NEW YORK (Reuters Health) – Hypnosis before breast surgery reduces the amount of medication required during the procedure and lessens postsurgical pain and nausea, according to results of a randomized clinical trial. Hospitals also benefit cost-wise from the intervention as a result of the shortened duration of surgery.

These findings, reported in September 5th issue of the Journal of the National Cancer Institute, stem from a study of 200 patients recruited from two Mount Sinai Medical Center surgical practices in New York. They were scheduled to undergo excisional breast biopsy or lumpectomy, with or without limited axillary node dissection.
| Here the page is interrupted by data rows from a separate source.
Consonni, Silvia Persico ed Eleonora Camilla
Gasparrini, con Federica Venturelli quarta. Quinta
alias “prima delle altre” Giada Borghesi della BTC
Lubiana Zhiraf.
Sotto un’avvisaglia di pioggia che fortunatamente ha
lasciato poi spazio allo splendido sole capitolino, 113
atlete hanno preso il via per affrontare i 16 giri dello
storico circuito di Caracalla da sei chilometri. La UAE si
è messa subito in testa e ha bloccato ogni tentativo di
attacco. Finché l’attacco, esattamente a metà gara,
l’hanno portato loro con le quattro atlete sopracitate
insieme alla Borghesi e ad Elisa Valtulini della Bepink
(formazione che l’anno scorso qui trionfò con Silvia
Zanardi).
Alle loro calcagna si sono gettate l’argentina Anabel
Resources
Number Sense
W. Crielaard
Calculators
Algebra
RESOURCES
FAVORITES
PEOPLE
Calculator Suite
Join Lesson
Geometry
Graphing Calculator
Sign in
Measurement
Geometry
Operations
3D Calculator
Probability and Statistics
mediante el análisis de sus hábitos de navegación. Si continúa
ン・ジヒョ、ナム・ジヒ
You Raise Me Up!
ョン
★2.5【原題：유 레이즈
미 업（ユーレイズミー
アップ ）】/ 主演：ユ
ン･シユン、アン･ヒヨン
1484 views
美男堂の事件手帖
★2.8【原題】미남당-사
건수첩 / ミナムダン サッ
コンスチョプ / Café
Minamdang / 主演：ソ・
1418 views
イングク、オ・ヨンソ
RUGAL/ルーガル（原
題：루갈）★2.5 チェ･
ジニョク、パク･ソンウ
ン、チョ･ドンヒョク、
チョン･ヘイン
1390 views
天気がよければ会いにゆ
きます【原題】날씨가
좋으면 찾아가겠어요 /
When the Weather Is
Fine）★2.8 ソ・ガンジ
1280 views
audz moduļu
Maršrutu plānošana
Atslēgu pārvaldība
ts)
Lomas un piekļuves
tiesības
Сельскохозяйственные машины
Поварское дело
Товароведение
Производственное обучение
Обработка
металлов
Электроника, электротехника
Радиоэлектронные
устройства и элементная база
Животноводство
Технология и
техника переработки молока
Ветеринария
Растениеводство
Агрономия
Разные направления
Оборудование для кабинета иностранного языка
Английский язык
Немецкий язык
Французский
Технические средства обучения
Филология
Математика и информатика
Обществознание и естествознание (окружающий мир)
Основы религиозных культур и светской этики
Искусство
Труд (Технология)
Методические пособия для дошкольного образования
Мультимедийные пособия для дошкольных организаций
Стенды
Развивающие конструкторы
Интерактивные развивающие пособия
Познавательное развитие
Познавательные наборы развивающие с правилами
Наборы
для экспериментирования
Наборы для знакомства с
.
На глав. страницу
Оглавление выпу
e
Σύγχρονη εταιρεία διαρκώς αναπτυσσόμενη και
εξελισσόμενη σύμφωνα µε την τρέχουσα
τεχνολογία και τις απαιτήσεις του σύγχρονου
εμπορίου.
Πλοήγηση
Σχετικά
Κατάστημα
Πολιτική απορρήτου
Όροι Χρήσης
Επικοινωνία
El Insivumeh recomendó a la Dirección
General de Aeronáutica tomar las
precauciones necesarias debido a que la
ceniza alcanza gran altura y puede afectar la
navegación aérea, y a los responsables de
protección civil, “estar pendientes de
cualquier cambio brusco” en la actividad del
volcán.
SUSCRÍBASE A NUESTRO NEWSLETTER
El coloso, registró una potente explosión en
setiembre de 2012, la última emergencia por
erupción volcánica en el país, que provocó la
Patients were randomized to hypnosis (n = 105) or to a control intervention of nondirected empathic listening (n = 95). Both interventions were administered for 15 minutes within the hour prior to surgery by one of four PhD-level clinical psychologists. At discharge, patients used a 1-100 visual analogue scale (VAS) to report their postsurgical symptoms.
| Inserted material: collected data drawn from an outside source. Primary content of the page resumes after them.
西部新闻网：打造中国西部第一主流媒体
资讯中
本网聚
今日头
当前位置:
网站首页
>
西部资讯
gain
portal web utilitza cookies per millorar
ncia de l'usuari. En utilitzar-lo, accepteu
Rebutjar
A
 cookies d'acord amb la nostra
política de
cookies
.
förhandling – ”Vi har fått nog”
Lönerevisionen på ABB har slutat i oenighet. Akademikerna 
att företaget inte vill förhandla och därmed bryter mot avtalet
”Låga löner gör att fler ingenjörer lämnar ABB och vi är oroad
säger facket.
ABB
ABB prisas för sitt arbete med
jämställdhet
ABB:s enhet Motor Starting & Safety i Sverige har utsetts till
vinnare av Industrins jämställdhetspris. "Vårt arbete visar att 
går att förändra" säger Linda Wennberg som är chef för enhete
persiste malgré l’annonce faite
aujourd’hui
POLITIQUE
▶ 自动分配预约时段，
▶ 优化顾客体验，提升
Patients in the hypnosis group required less lidocaine (mean 24.23 mL versus 31.09 mL), and less propofol (64.01 µg versus 96.64 µg) during surgery than patients in the control group, Dr. Guy H. Montgomery and colleagues report.

The hypnosis intervention reduced patient-reported postsurgical pain intensity (mean VAS scores 22.43 versus 47.83) and nausea (6.57 versus 25.49). Patients’ assessments of discomfort, fatigue, and emotional upset were also statistically significantly better after hypnosis. According to the investigators, all outcomes were “clinically meaningful.”
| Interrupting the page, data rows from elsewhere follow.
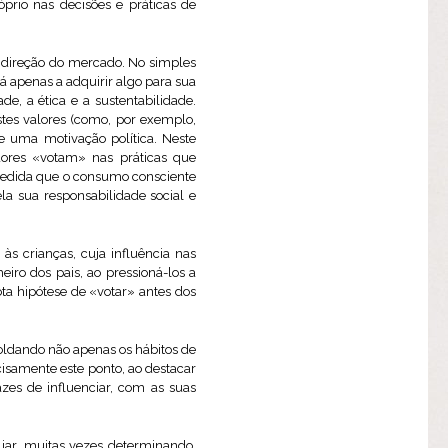
rio nas decisões e práticas de
a direção do mercado. No simples
 apenas a adquirir algo para sua
e, a ética e a sustentabilidade.
tes valores (como, por exemplo,
e uma motivação política. Neste
ores «votam» nas práticas que
 medida que o consumo consciente
a sua responsabilidade social e
s crianças, cuja influência nas
iro dos pais, ao pressioná-los a
ta hipótese de «votar» antes dos
moldando não apenas os hábitos de
isamente este ponto, ao destacar
zes de influenciar, com as suas
iar, muitas vezes determinando,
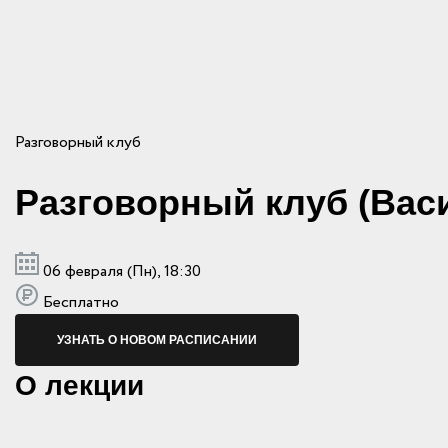
Разговорный клуб
Разговорный клуб (Вас
06 февраля (Пн), 18:30
Бесплатно
УЗНАТЬ О НОВОМ РАСПИСАНИИ
О лекции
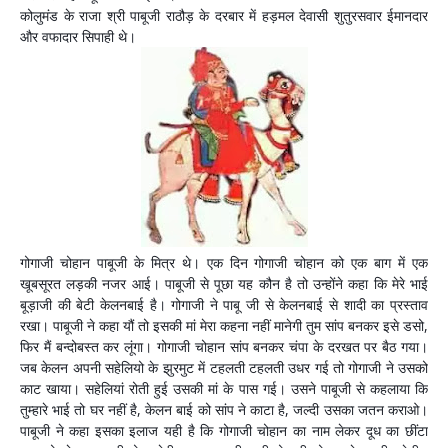
कोलुमंड के राजा श्री पाबूजी राठौड़ के दरबार में हड़मल देवासी शुतुरसवार ईमानदार
और वफादार सिपाही
थे।
गोगाजी चोहान पाबूजी के मित्र थे। एक दिन गोगाजी चोहान को एक बाग में एक
खूबसूरत लड़की नजर आई। पाबूजी से पूछा यह कौन है तो उन्होंने कहा कि मेरे भाई
बूड़ाजी की बेटी केलनबाई है। गोगाजी ने पाबू जी से केलनबाई से शादी का प्रस्ताव
रखा। पाबूजी ने कहा यौं तो इसकी मां मेरा कहना नहीं मानेगी तुम सांप बनकर इसे डसो,
फिर मैं बन्दोबस्त कर लूंगा। गोगाजी चोहान सांप बनकर चंपा के दरखत पर बैठ गया।
जब केलन अपनी सहेलियो के झुरमुट में टहलती टहलती उधर गई तो गोगाजी ने उसको
काट खाया। सहेलियां रोती हुई उसकी मां के पास गई। उसने पाबूजी से कहलाया कि
तुम्हारे भाई तो घर नहीं है, केलन बाई को सांप ने काटा है, जल्दी उसका जतन कराओ।
पाबूजी ने कहा इसका इलाज यही है कि गोगाजी चोहान का नाम लेकर दूध का छींटा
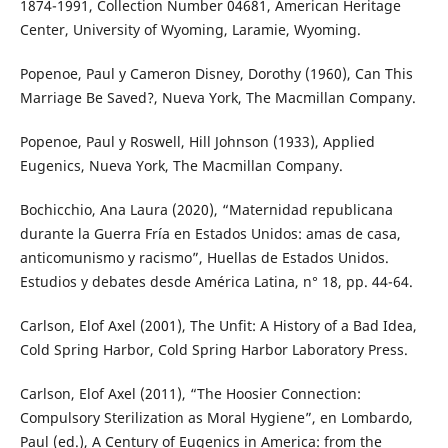
1874-1991, Collection Number 04681, American Heritage
Center, University of Wyoming, Laramie, Wyoming.
Popenoe, Paul y Cameron Disney, Dorothy (1960), Can This
Marriage Be Saved?, Nueva York, The Macmillan Company.
Popenoe, Paul y Roswell, Hill Johnson (1933), Applied
Eugenics, Nueva York, The Macmillan Company.
Bochicchio, Ana Laura (2020), “Maternidad republicana
durante la Guerra Fría en Estados Unidos: amas de casa,
anticomunismo y racismo”, Huellas de Estados Unidos.
Estudios y debates desde América Latina, n° 18, pp. 44-64.
Carlson, Elof Axel (2001), The Unfit: A History of a Bad Idea,
Cold Spring Harbor, Cold Spring Harbor Laboratory Press.
Carlson, Elof Axel (2011), “The Hoosier Connection:
Compulsory Sterilization as Moral Hygiene”, en Lombardo,
Paul (ed.), A Century of Eugenics in America: from the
Dr. Montgomery’s team estimates that surgical breast procedures at the Mount Sinai Medical Center cost on average $8561 per patient. The hypnosis intervention reduced that cost by $772.71 per patient.

“A brief hypnosis intervention appears to be one of the rare clinical interventions that can simultaneously reduce both symptom burden and costs,” they conclude.

In a related editorial, Dr. David Spiegel from Stanford University School of Medicine in California, remarks that pain relief provided by hypnosis changes pain experience as much as many analgesic medications.

“It is now abundantly clear that we can retrain the brain to reduce pain,” he writes.